Bravo miró al georgiano.

—¿Le dijo al padre Damaskinos que venía a Trabzon?

El sacerdote le había preguntado adonde pensaba ir a continuación, y Bravo se lo había dicho.

—Sí, por supuesto que lo hizo —dijo Kartli, respondiendo a su propia pregunta—. Debió de ser ella quien lo interrogó antes de matarlo.

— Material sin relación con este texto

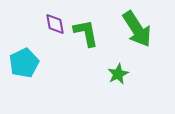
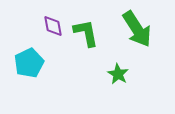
purple diamond: moved 2 px left, 2 px down
cyan pentagon: moved 5 px right
green star: rotated 15 degrees counterclockwise
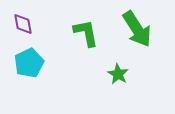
purple diamond: moved 30 px left, 2 px up
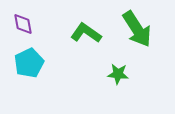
green L-shape: rotated 44 degrees counterclockwise
green star: rotated 25 degrees counterclockwise
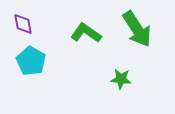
cyan pentagon: moved 2 px right, 2 px up; rotated 16 degrees counterclockwise
green star: moved 3 px right, 5 px down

—¿El padre Damaskinos está muerto?

—Uno de los nuestros lo encontró anoche en su apartamento y se puso en contacto conmigo de inmediato. Tenía el rostro quemado y le habían rebanado el cuello de una manera bastante peculiar.

—¿Qué quiere decir?

—Se lo hicieron con un pequeño cuchillo de remate. ¿Cómo lo sé? Un cuchillo así está hecho para apuñalar, no para cortar, de modo que cuando se lo utiliza para cortar la herida es inconfundible. —Kartli hizo una pausa—. Conozco a alguien que mata de esa manera; es un asesino de los caballeros de San Clemente. Él debe de haberla entrenado. ¿Esa chica lleva un cuchillo de ésos?

—Yo no vi que llevase ninguno —dijo Bravo—, pero esa zorra es una caja de sorpresas.

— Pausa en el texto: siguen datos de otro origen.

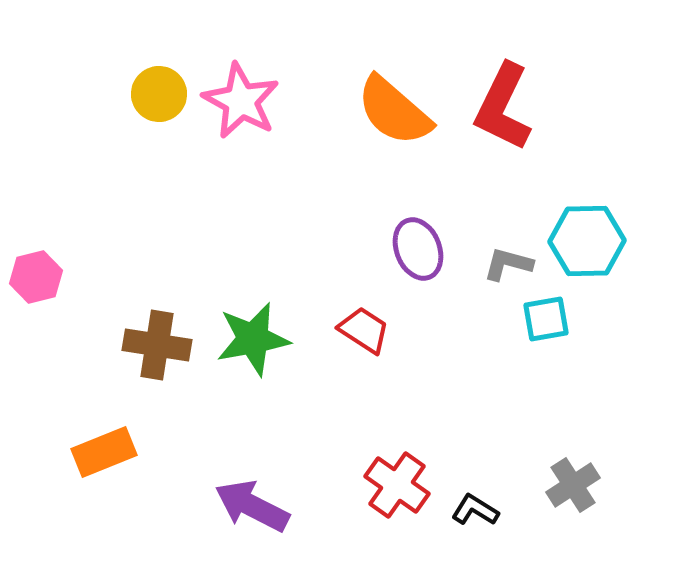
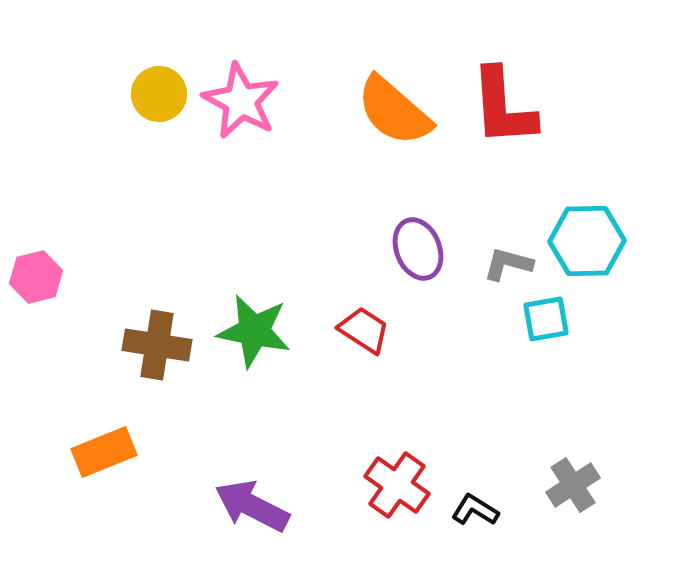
red L-shape: rotated 30 degrees counterclockwise
green star: moved 1 px right, 8 px up; rotated 22 degrees clockwise
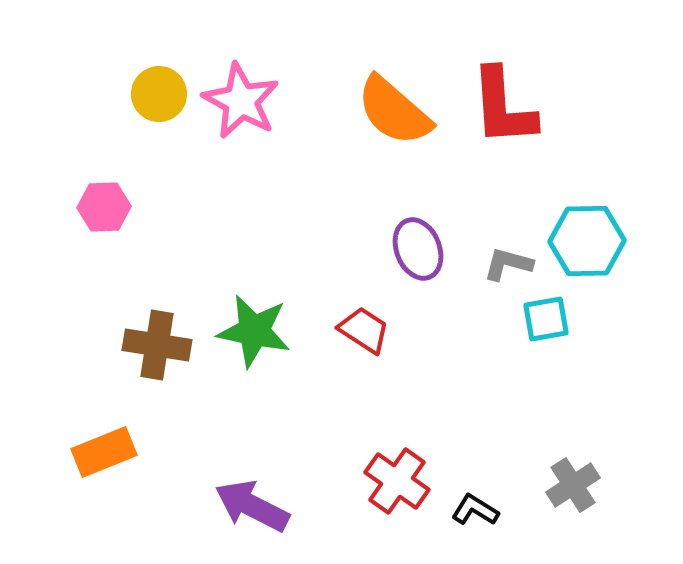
pink hexagon: moved 68 px right, 70 px up; rotated 12 degrees clockwise
red cross: moved 4 px up
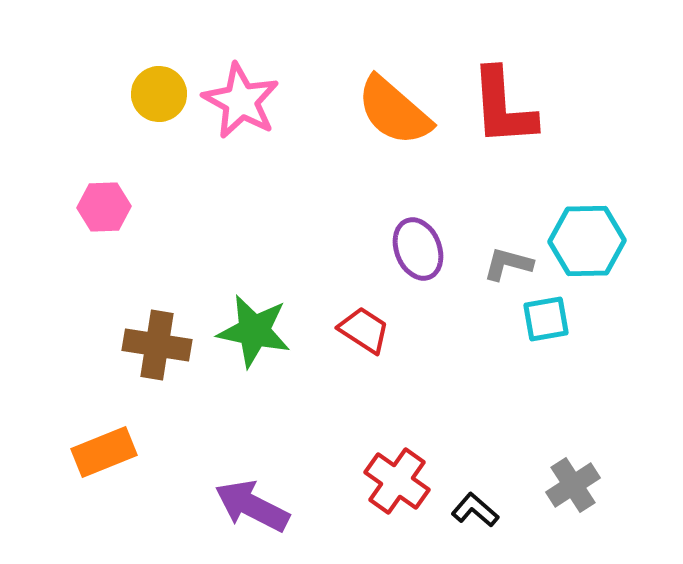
black L-shape: rotated 9 degrees clockwise
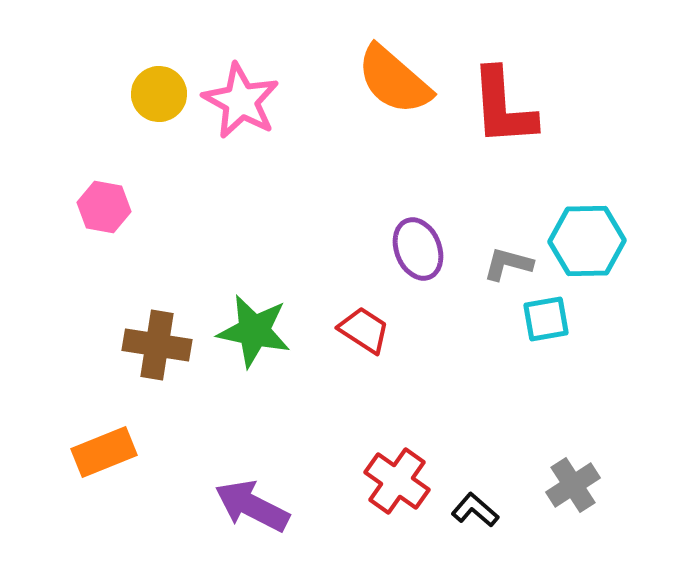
orange semicircle: moved 31 px up
pink hexagon: rotated 12 degrees clockwise
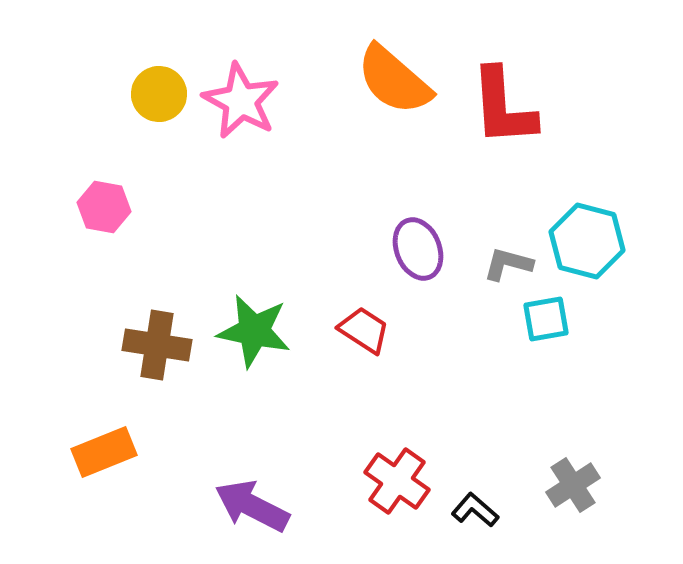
cyan hexagon: rotated 16 degrees clockwise
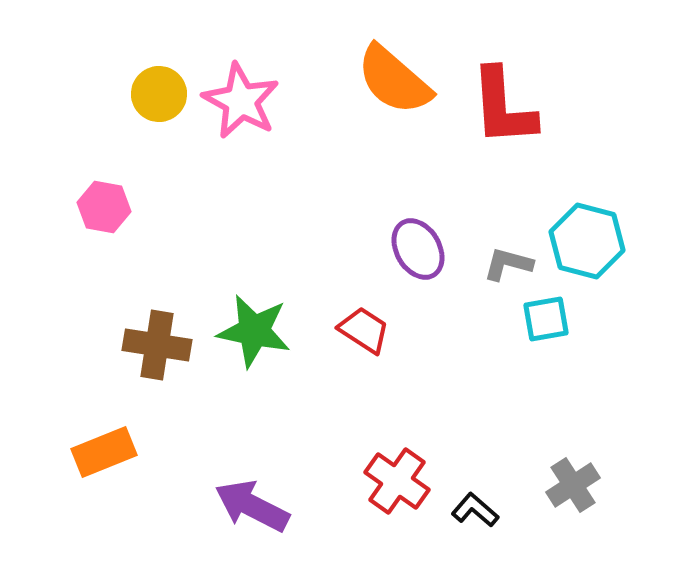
purple ellipse: rotated 8 degrees counterclockwise
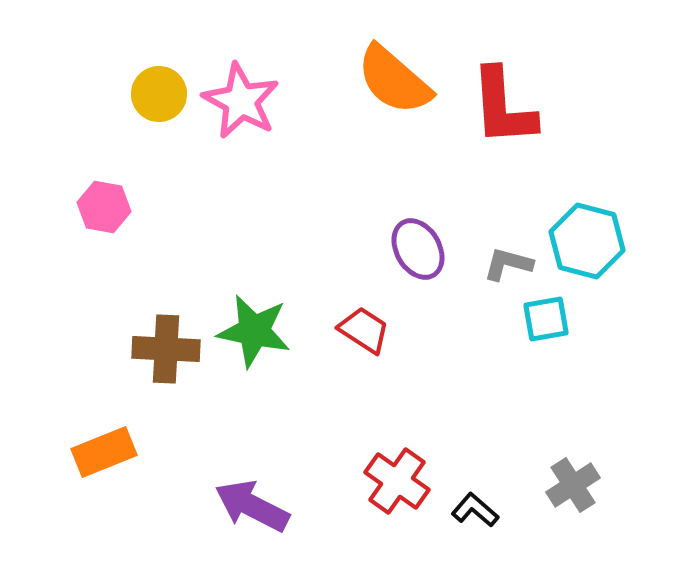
brown cross: moved 9 px right, 4 px down; rotated 6 degrees counterclockwise
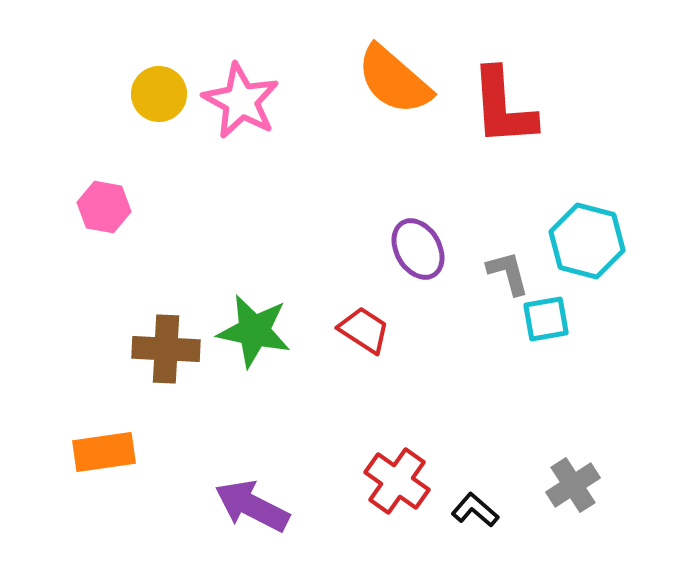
gray L-shape: moved 9 px down; rotated 60 degrees clockwise
orange rectangle: rotated 14 degrees clockwise
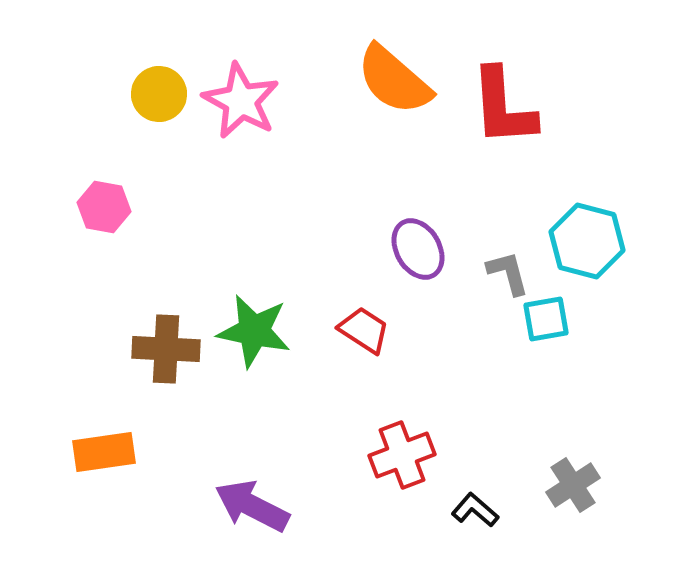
red cross: moved 5 px right, 26 px up; rotated 34 degrees clockwise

—¿Crees que es sensato dejar que vaya sola a encontrarse con Bravo? —preguntó Damon Cornadoro mientras observaba a Jenny caminar por las estrechas calles del Mercado Europeo.

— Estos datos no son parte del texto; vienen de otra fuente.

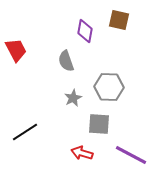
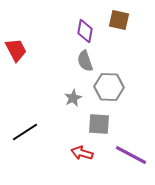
gray semicircle: moved 19 px right
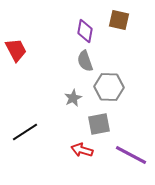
gray square: rotated 15 degrees counterclockwise
red arrow: moved 3 px up
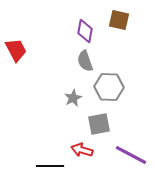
black line: moved 25 px right, 34 px down; rotated 32 degrees clockwise
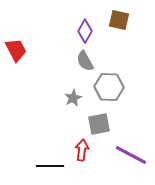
purple diamond: rotated 20 degrees clockwise
gray semicircle: rotated 10 degrees counterclockwise
red arrow: rotated 80 degrees clockwise
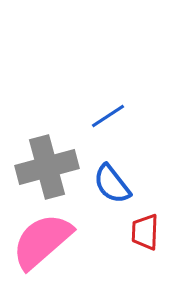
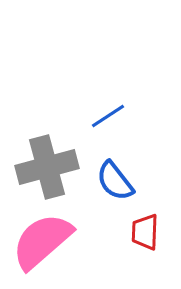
blue semicircle: moved 3 px right, 3 px up
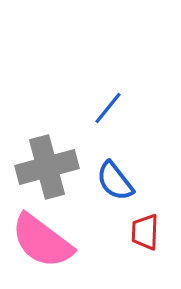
blue line: moved 8 px up; rotated 18 degrees counterclockwise
pink semicircle: rotated 102 degrees counterclockwise
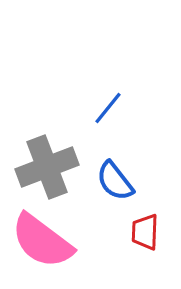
gray cross: rotated 6 degrees counterclockwise
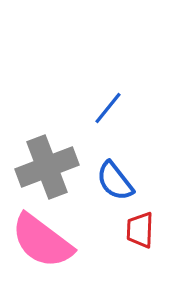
red trapezoid: moved 5 px left, 2 px up
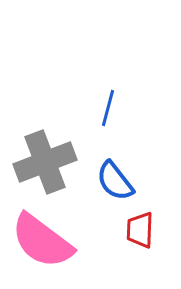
blue line: rotated 24 degrees counterclockwise
gray cross: moved 2 px left, 5 px up
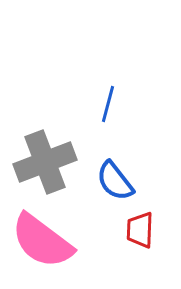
blue line: moved 4 px up
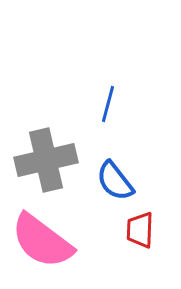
gray cross: moved 1 px right, 2 px up; rotated 8 degrees clockwise
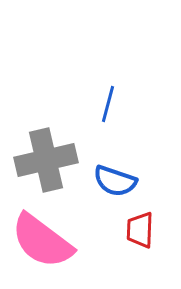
blue semicircle: rotated 33 degrees counterclockwise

Camille estudió su bello rostro, admirándolo como si fuese una estatua esculpida por Miguel Ángel. Luego apoyó un índice delgado, cálido contra su piel fría, sobre sus labios.

—¿Qué ocurre, querido? ¿Acaso crees que ella puede convencerlo de la verdad, en lugar de la mentira mucho más plausible que yo he creado para él?

—El argumento racional no tiene nada que ver con eso. Entre ellos dos hay química, pude sentirlo la noche que llegaron a Venecia. Cuando la alcé para subirla a bordo del
motoscafo
, cuando puse mis manos en su cintura y la acerqué a mí pensé que Bravo iba a matarme.

Camille se echó a reír.

—Mon Dieu, qué imaginación tienes, querido! Ellos folian y tú ves fuegos artificiales.

Cornadoro encogió sus poderosos hombros.

—Ahora que Bravo está aislado, quiero asegurarme de que permanezca así.